* _Dataset records_
----
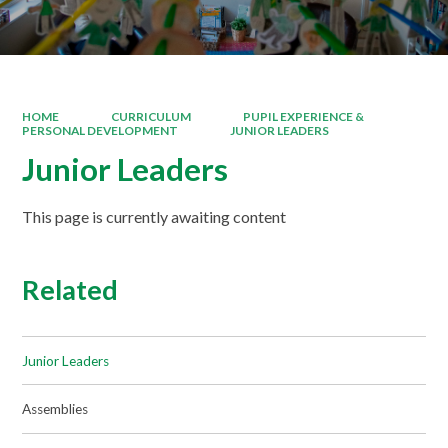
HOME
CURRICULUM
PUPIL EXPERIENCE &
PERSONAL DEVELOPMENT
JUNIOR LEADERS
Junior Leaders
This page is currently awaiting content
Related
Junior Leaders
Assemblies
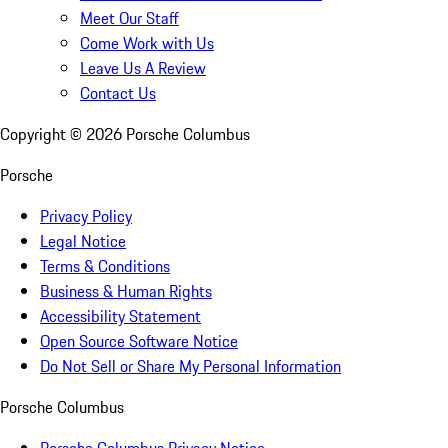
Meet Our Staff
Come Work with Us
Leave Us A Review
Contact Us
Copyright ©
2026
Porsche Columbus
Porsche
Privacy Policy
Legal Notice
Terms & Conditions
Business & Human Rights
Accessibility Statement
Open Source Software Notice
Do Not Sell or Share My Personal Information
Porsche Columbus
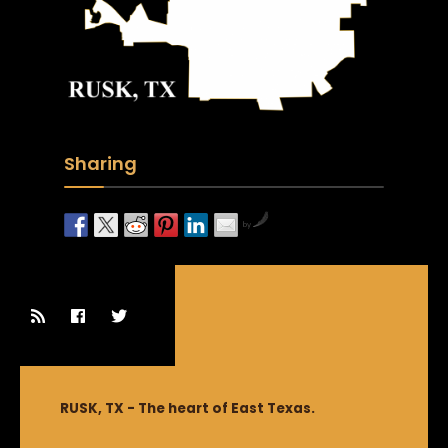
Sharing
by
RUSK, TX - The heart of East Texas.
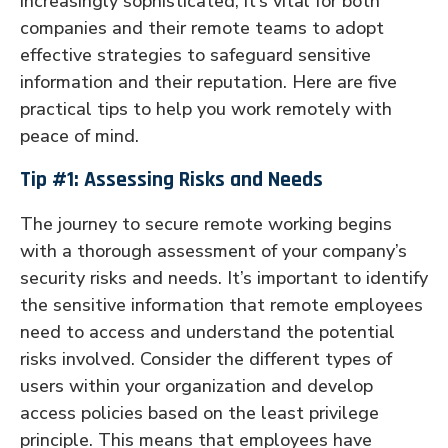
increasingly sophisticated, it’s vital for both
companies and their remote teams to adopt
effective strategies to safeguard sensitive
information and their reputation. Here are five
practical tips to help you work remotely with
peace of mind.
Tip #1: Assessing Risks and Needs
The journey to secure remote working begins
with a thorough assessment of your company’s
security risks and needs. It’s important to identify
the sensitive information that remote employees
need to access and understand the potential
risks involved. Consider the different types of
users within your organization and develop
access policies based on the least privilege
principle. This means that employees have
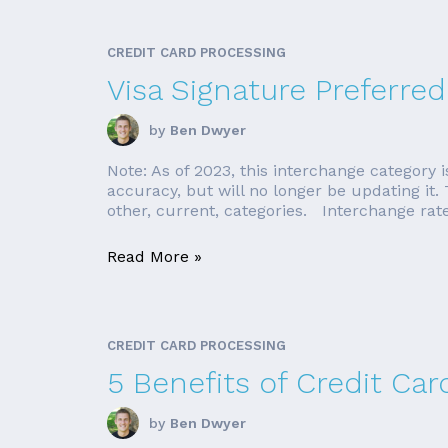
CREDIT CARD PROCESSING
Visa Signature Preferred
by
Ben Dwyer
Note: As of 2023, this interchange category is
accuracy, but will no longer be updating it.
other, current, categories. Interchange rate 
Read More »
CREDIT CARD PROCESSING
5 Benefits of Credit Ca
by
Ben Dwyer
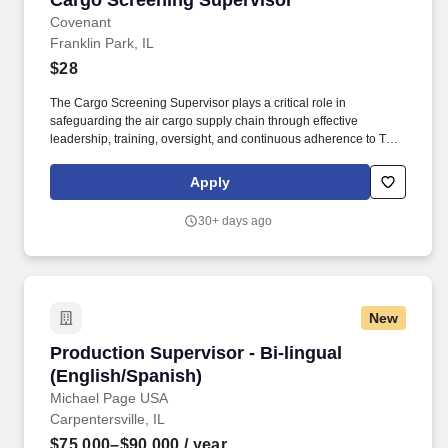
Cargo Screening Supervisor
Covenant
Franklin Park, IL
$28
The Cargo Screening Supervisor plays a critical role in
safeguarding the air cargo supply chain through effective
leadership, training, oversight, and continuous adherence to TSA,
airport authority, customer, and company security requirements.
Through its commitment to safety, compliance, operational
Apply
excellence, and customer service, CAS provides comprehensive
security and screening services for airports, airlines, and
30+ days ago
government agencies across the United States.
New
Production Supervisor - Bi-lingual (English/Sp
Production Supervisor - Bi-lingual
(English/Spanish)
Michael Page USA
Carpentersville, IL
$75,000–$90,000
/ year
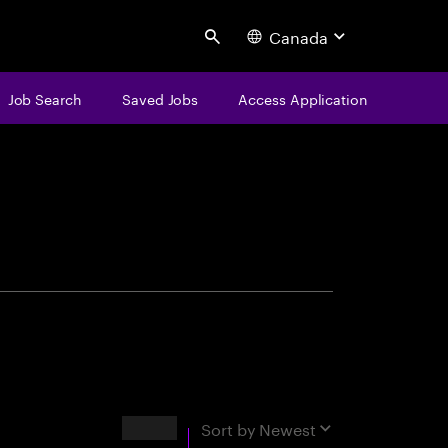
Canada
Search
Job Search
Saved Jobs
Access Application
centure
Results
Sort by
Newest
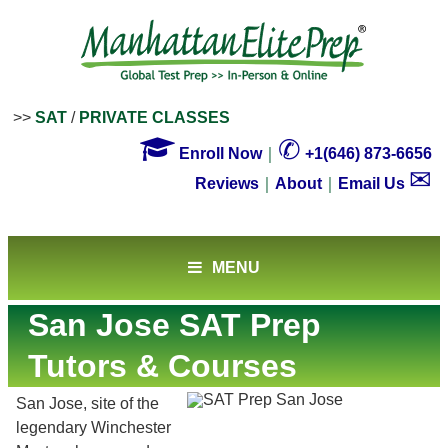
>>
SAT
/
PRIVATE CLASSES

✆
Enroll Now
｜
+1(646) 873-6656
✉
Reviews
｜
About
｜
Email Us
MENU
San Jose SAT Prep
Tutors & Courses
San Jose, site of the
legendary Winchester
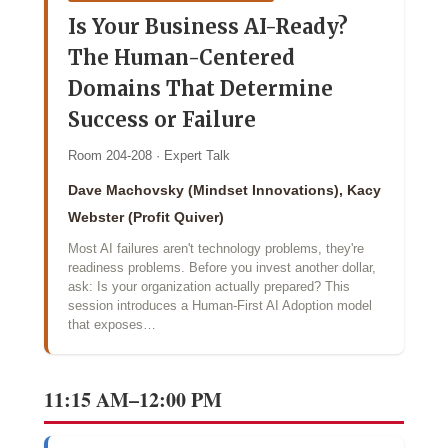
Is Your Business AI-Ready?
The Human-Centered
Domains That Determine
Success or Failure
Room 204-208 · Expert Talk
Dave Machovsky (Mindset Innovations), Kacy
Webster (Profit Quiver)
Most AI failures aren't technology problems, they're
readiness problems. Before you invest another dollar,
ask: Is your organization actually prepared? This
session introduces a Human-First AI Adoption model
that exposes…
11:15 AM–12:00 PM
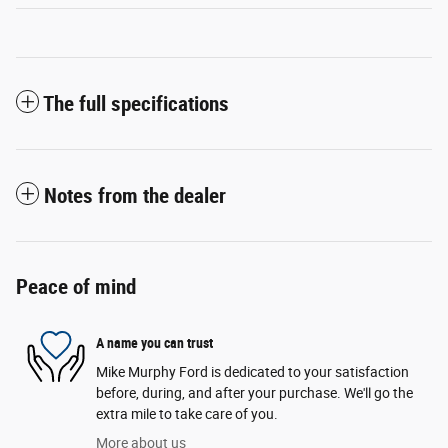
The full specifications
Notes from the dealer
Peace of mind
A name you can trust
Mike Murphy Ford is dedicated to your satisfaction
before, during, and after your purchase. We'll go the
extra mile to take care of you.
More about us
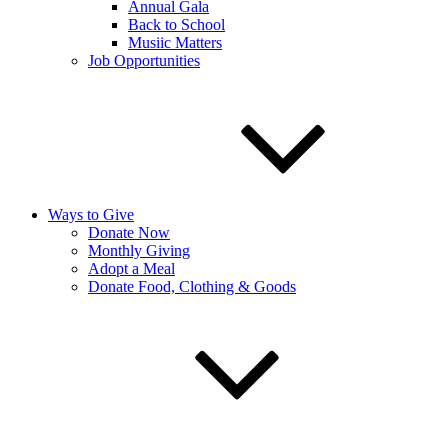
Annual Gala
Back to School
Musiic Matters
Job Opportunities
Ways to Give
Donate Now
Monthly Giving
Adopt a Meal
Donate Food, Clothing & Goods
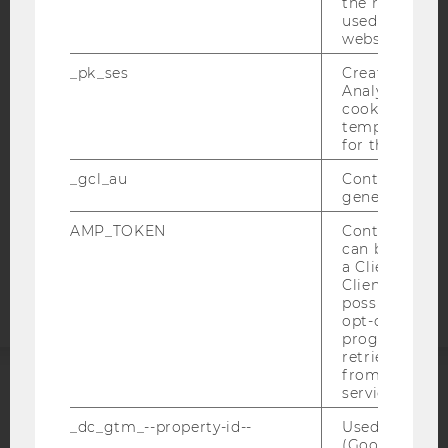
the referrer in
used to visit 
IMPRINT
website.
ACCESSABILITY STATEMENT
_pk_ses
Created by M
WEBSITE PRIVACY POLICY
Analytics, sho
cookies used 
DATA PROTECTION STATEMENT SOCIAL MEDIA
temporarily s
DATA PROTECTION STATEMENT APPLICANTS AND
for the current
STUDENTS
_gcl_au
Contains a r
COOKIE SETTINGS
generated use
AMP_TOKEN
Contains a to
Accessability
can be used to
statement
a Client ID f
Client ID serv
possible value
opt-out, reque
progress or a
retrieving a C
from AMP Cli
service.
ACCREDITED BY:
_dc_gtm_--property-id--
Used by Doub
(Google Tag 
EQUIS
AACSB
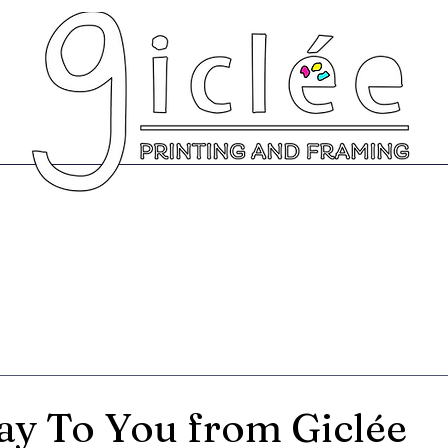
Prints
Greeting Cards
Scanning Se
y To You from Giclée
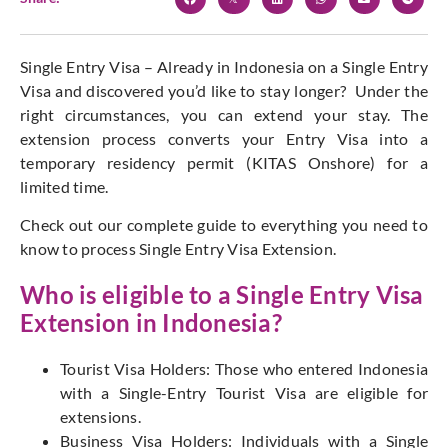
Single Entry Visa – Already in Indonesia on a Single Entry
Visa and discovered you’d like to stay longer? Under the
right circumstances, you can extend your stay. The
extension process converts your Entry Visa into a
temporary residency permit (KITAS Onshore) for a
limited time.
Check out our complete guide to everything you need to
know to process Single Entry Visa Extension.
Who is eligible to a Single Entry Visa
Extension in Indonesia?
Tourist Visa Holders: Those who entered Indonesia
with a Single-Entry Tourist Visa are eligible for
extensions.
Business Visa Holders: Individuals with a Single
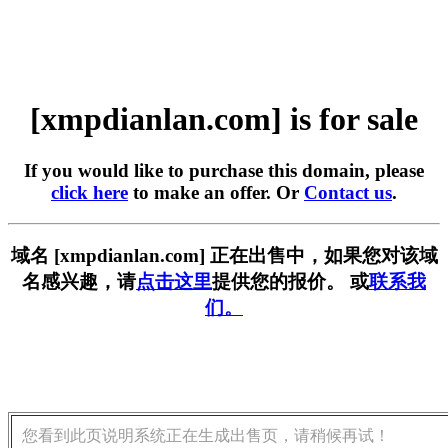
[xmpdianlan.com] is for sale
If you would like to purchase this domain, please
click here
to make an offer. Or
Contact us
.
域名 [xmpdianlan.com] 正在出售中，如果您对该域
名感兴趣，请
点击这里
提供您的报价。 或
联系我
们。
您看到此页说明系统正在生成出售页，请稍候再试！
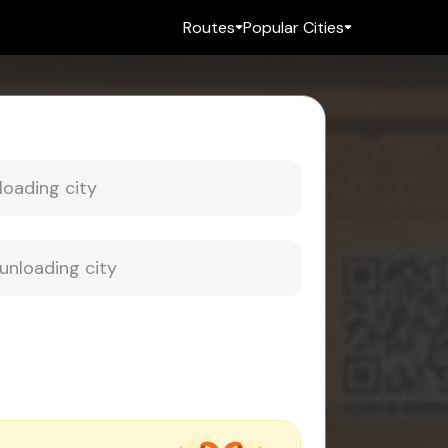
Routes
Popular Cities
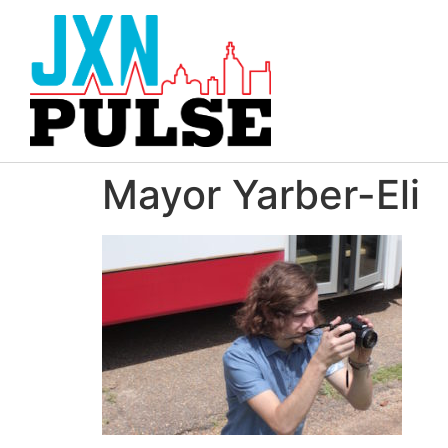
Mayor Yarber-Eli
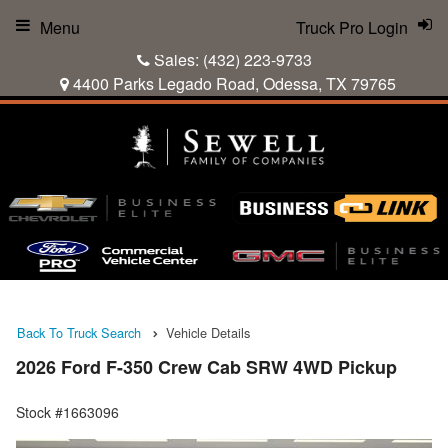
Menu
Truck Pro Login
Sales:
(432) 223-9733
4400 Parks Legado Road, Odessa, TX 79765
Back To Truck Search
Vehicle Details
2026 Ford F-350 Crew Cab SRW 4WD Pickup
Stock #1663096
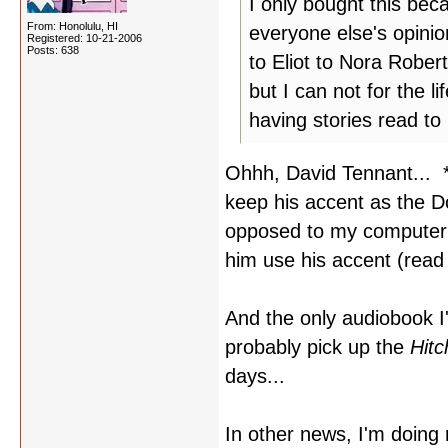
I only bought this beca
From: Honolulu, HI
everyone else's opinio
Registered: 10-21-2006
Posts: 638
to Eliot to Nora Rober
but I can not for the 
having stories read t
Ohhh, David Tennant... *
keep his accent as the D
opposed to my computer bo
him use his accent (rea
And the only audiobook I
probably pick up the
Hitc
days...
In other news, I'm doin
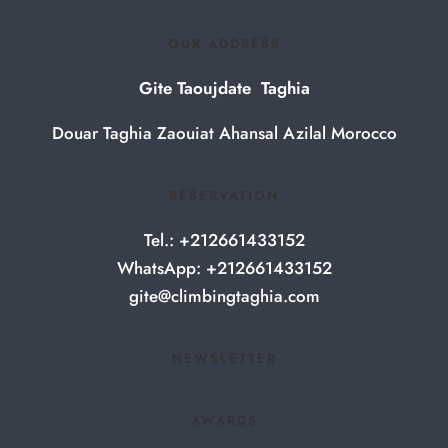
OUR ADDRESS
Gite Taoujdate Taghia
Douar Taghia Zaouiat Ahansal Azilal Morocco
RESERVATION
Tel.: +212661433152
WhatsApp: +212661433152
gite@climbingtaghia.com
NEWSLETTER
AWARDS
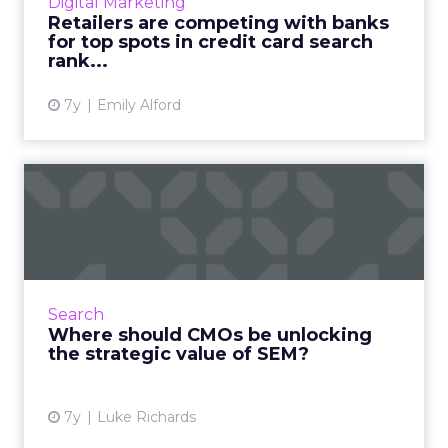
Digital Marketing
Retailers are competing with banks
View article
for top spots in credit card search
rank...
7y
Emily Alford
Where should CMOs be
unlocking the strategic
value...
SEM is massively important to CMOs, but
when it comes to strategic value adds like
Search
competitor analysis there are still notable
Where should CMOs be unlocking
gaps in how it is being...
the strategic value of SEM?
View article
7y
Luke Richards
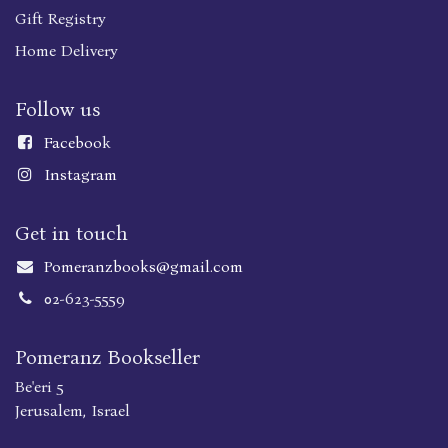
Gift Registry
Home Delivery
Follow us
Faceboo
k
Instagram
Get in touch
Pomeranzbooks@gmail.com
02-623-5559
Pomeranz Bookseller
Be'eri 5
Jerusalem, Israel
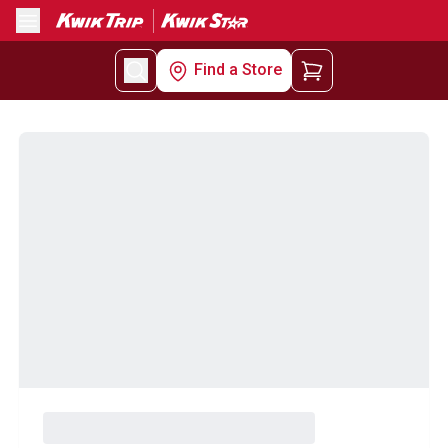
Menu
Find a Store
----
Whenever the string "Supervisor" shows up in a line above, copy that line.

Cargo Screening Supervisor
The Cargo Screening Supervisor plays a critical role in
Production Supervisor - Bi-lingual (English/Sp
Production Supervisor - Bi-lingual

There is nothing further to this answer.